J. B. PRIESTLEY – The Old Dark House. Harper, hardcover, 1928. Published in the UK as Benighted (Heinemann, hardcover, 1927). Films: Universal, 1932; Hammer, 1963.

   It’s been a season for reading some Old Chestnuts, the first of which was J.B. Priestley’s The Old Dark House,  which turned out to be a neatly – perhaps too neatly — constructed variation on the … well, on the Old Dark House theme, with a group of disparate travelers stuck on a dark and stormy night in a remote mansion inhabited by an equally disparate household of lunatics, criminals and potential killers.

   This was hoary stuff even in the 20s, and Priestley’s stated intent was to use the shuddery conventions as a showcase for his talents with Character and Dialogue, which he does — a little too clearly.
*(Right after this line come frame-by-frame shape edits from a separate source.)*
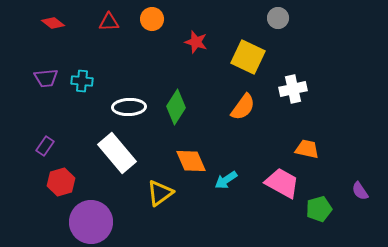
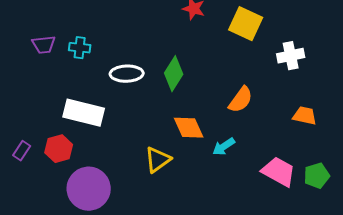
orange semicircle: (243, 107) -> (241, 100), moved
purple rectangle: (45, 146) -> (22, 151), moved
white rectangle: (117, 153) -> (84, 113), moved, turned -36
pink trapezoid: (282, 183) -> (279, 172), moved

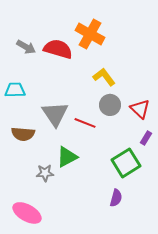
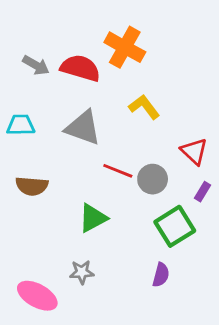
gray circle: (110, 105) -> (153, 179), moved
gray triangle: (55, 114) -> (83, 128), moved, turned -36
gray star: (45, 173) -> (82, 272), moved

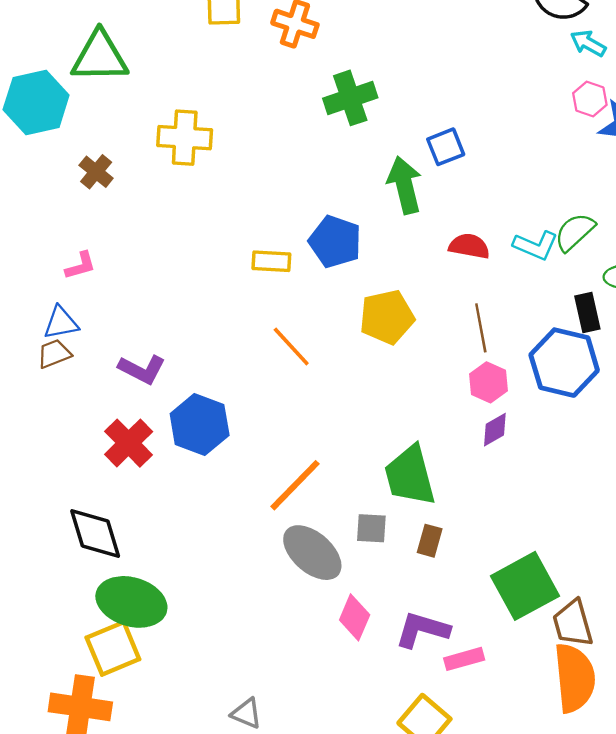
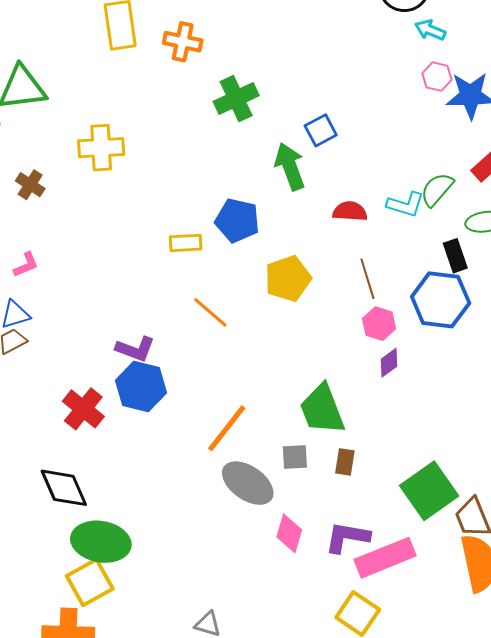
purple L-shape: (142, 369) -> (135, 349), moved
pink rectangle: (464, 659) -> (385, 558), size x1.8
One is sometimes reminded a bit forcefully that these are all supposed to be Honest-To-Gawd Characters, and their lines intended to be Highly Dramatic and Very Important.

   Still, as a writer J.B. was no slouch, and The Old Dark House does offer its share of clever talk and sho’ ’nuff thrills; indeed, the Chills are cunningly crafted to appear in ascending order, with effective foreshadowing and a resolution that is entirely too pat, but handled rather well.

   There is a very fine scene late in the book, with the surviving characters, exhausted by their Night of Horrors but too wrought-up to sleep, slumped exhausted in musty armchairs, trying to find some meaning in all this as they prepare to face a gray and uncompromising dawn. And if the preceding pages aren’t all up to that level of writing, well, at least they aren’t a chore to get through.

— Reprinted from A Shropshire Sleuth #78, July 1996.